Oleg Orlov, one of the leaders of Memorial, in the human rights' organisations Moscow office. Orlov has helped publicise Salikh Gadzhiev's anti-corruption fight. According to Orlov, the corruption in the Dagestani police force is ‘so bad that it is almost impossible to work within the law'. Photo: europeparl.euroropa.eu
The litany of grievances flowed on. There were the prisoners who were being tortured. There were the police widows and hundreds of policemen crippled in the course of active service who were not receiving the pensions due to them. On the mundane level, there were the ‘hundreds, nay thousands’ of officers drawing salaries for policemen who had never turned up for work.
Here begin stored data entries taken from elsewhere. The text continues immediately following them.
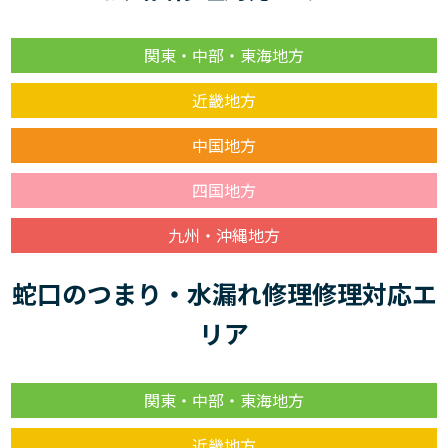
関東・中部・東海地方
近畿地方
中国地方
四国地方
九州・沖縄地方
蛇口のつまり・水漏れ修理修理対応エ
リア
関東・中部・東海地方
近畿地方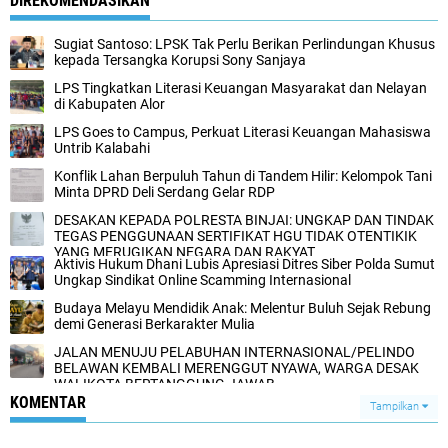
DIREKOMENDASIKAN
Sugiat Santoso: LPSK Tak Perlu Berikan Perlindungan Khusus
kepada Tersangka Korupsi Sony Sanjaya
LPS Tingkatkan Literasi Keuangan Masyarakat dan Nelayan
di Kabupaten Alor
LPS Goes to Campus, Perkuat Literasi Keuangan Mahasiswa
Untrib Kalabahi
Konflik Lahan Berpuluh Tahun di Tandem Hilir: Kelompok Tani
Minta DPRD Deli Serdang Gelar RDP
DESAKAN KEPADA POLRESTA BINJAI: UNGKAP DAN TINDAK
TEGAS PENGGUNAAN SERTIFIKAT HGU TIDAK OTENTIKIK
YANG MERUGIKAN NEGARA DAN RAKYAT
Aktivis Hukum Dhani Lubis Apresiasi Ditres Siber Polda Sumut
Ungkap Sindikat Online Scamming Internasional
Budaya Melayu Mendidik Anak: Melentur Buluh Sejak Rebung
demi Generasi Berkarakter Mulia
JALAN MENUJU PELABUHAN INTERNASIONAL/PELINDO
BELAWAN KEMBALI MERENGGUT NYAWA, WARGA DESAK
WALIKOTA BERTANGGUNG JAWAB
KOMENTAR
Tampilkan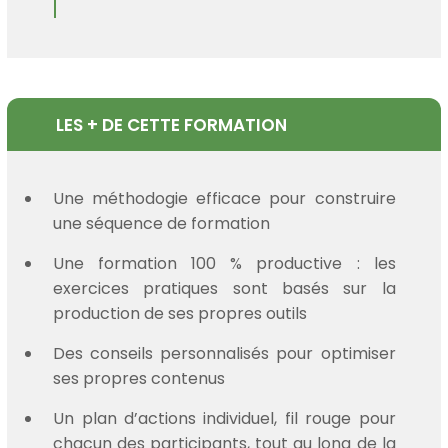
LES + DE CETTE FORMATION
Une méthodogie efficace pour construire
une séquence de formation
Une formation 100 % productive : les
exercices pratiques sont basés sur la
production de ses propres outils
Des conseils personnalisés pour optimiser
ses propres contenus
Un plan d’actions individuel, fil rouge pour
chacun des participants, tout au long de la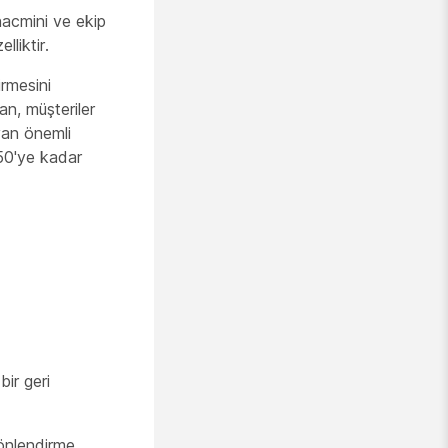
hacmini ve ekip
lliktir.
irmesini
an, müşteriler
ayan önemli
e 50'ye kadar
ir geri
yönlendirme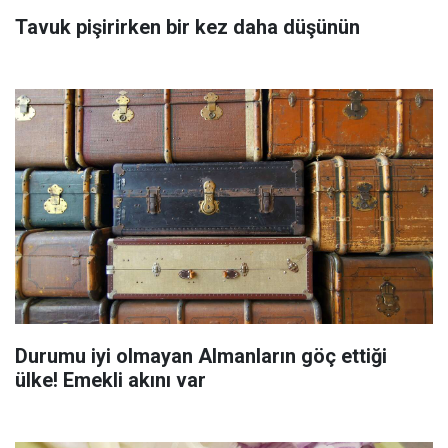
Tavuk pişirirken bir kez daha düşünün
Durumu iyi olmayan Almanların göç ettiği
ülke! Emekli akını var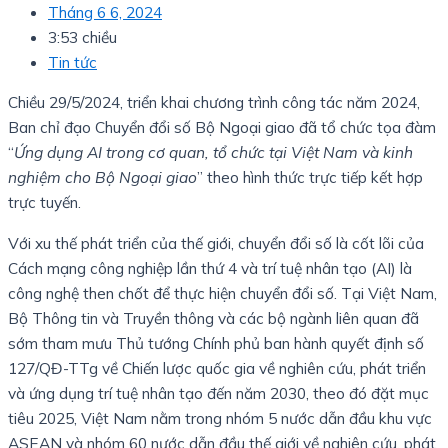
Tháng 6 6, 2024
3:53 chiều
Tin tức
Chiều 29/5/2024, triển khai chương trình công tác năm 2024,
Ban chỉ đạo Chuyển đổi số Bộ Ngoại giao đã tổ chức tọa đàm
“
Ứng dụng AI trong cơ quan, tổ chức tại Việt Nam và kinh
nghiệm cho Bộ Ngoại giao
” theo hình thức trực tiếp kết hợp
trực tuyến.
Với xu thế phát triển của thế giới, chuyển đổi số là cốt lõi của
Cách mạng công nghiệp lần thứ 4 và trí tuệ nhân tạo (AI) là
công nghệ then chốt để thực hiện chuyển đổi số. Tại Việt Nam,
Bộ Thông tin và Truyền thông và các bộ ngành liên quan đã
sớm tham mưu Thủ tướng Chính phủ ban hành quyết định số
127/QĐ-TTg về Chiến lược quốc gia về nghiên cứu, phát triển
và ứng dụng trí tuệ nhân tạo đến năm 2030, theo đó đặt mục
tiêu 2025, Việt Nam nằm trong nhóm 5 nước dẫn đầu khu vực
ASEAN và nhóm 60 nước dẫn đầu thế giới về nghiên cứu, phát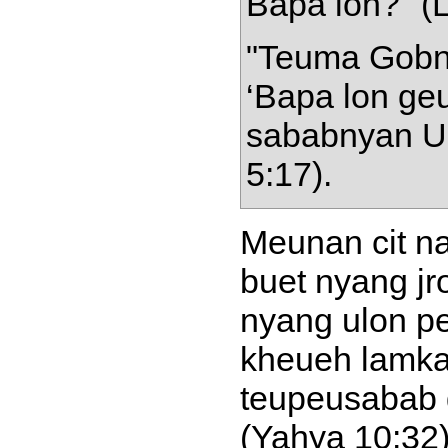
Bapa lon?" (L
"Teuma Gobn
‘Bapa lon geu
sababnyan Ul
5:17).
Meunan cit na 
buet nyang jr
nyang ulon p
kheueh lamka
teupeusabab 
(Yahya 10:32)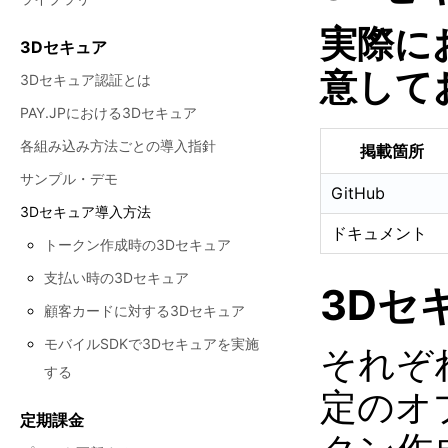
実際に
3Dセキュア
意して
3Dセキュア認証とは
PAY.JPにおける3Dセキュア
各組み込み方法ごとの導入指針
掲載箇所
サンプル・デモ
GitHub
3Dセキュア導入方法
ドキュメント
トークン作成時の3Dセキュア
支払い時の3Dセキュア
3Dセ
顧客カードに対する3Dセキュア
モバイルSDKで3Dセキュアを実施
それぞ
する
定のオ
定期課金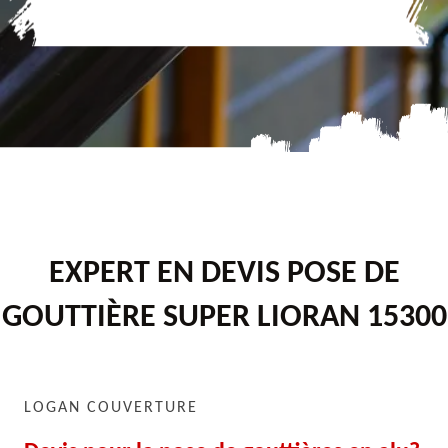
EXPERT EN DEVIS POSE DE
GOUTTIÈRE SUPER LIORAN 15300
LOGAN COUVERTURE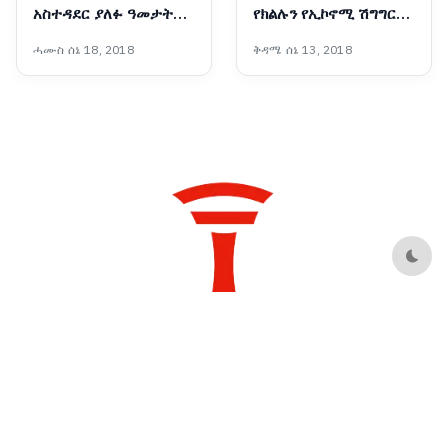
አስተዳደር ያለፉ ዓመታት
የክልሉን የኢኮኖሚ ሽግግር
የፋይናንስ ጉዞ፣ ከገቢ ማሳደግ
ወደ አምራችነትና
ሓሙስ ሰኔ 18, 2018
ቅዳሜ ሰኔ 13, 2018
እስከ ልማት ተኮር የበጀት
ተወዳዳሪነት የመለወጥ
ሽግግር
ሚናውን እየተወጣ ነው፡-
ርዕሰ መስተዳድር ሽመልስ
አብዲሳ
Dark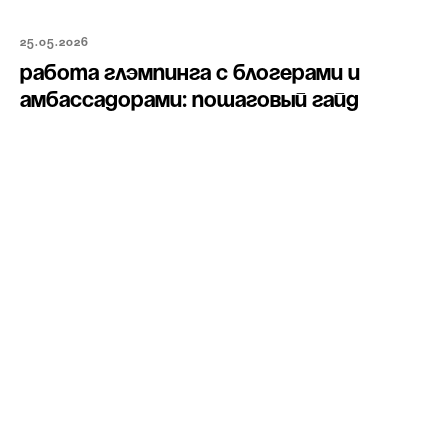
25.05.2026
Работа глэмпинга с блогерами и
амбассадорами: пошаговый гайд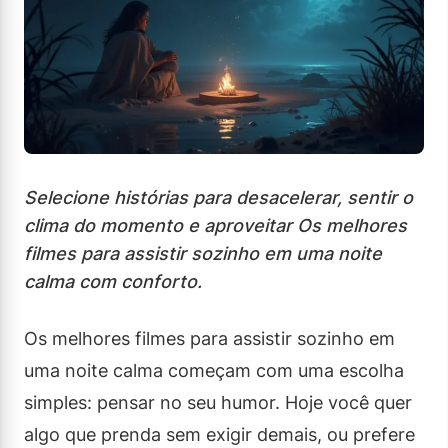
Selecione histórias para desacelerar, sentir o
clima do momento e aproveitar Os melhores
filmes para assistir sozinho em uma noite
calma com conforto.
Os melhores filmes para assistir sozinho em
uma noite calma começam com uma escolha
simples: pensar no seu humor. Hoje você quer
algo que prenda sem exigir demais, ou prefere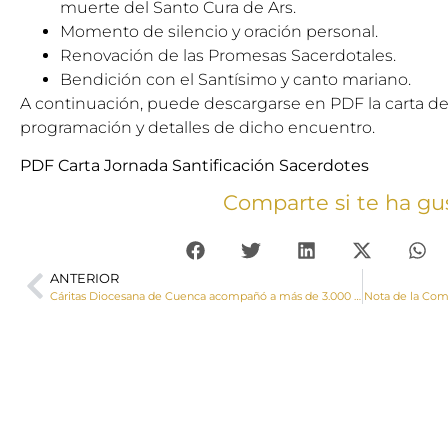
muerte del Santo Cura de Ars.
Momento de silencio y oración personal.
Renovación de las Promesas Sacerdotales.
Bendición con el Santísimo y canto mariano.
A continuación, puede descargarse en PDF la carta del
programación y detalles de dicho encuentro.
PDF Carta Jornada Santificación Sacerdotes
Comparte si te ha gu
ANTERIOR
Cáritas Diocesana de Cuenca acompañó a más de 3.000 personas el pasado año con una inversión de dos millones y medio de euro
Nota de la Comi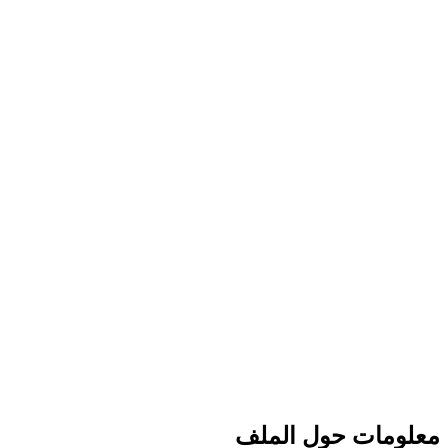
معلومات حول الملف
There were the ordinary policemen who, on top of their police shifts, were forced to work unpaid as security guards for their bosses, or set to protect the luxury homes of the rich (the bosses, not the men, being rewarded for this service).
Yet, since for most young men the only alternative was to join the fundamentalists, demand for police jobs remained high. For in Dagestan jobs are as rare as hens’ teeth.
And then…?
A month has passed since Gadzhiev’s audacious press campaign. Russia’s Minister of the Interior has not responded by agreeing to meet him. Instead, in Dagestan they have started proceedings against Gadzhiev.
Stress had taken such a toll on the 56-year old colonel, that by the time he flew home to Makhachkala in mid-March he had to be rushed to hospital and admitted to an emergency ward. There, he was promptly tracked down by a police inspector who forced him to discharge himself from hospital in order to account for his actions. He has since been refused admission to the hospital attached to his own Ministry of the Interior, by order of the Minister.
Salikh Gadzhiev is indeed becoming an outcast, as Memorial’s chairman predicted. He will be lucky to get away with being sacked, in the view of his ally Shamilov: ‘In Dagestan today any policeman can be shot, blown up or written off as a Wahhabite. It happens a lot.’ He sighs: ‘It makes you wonder - has Russia abandoned Dagestan?’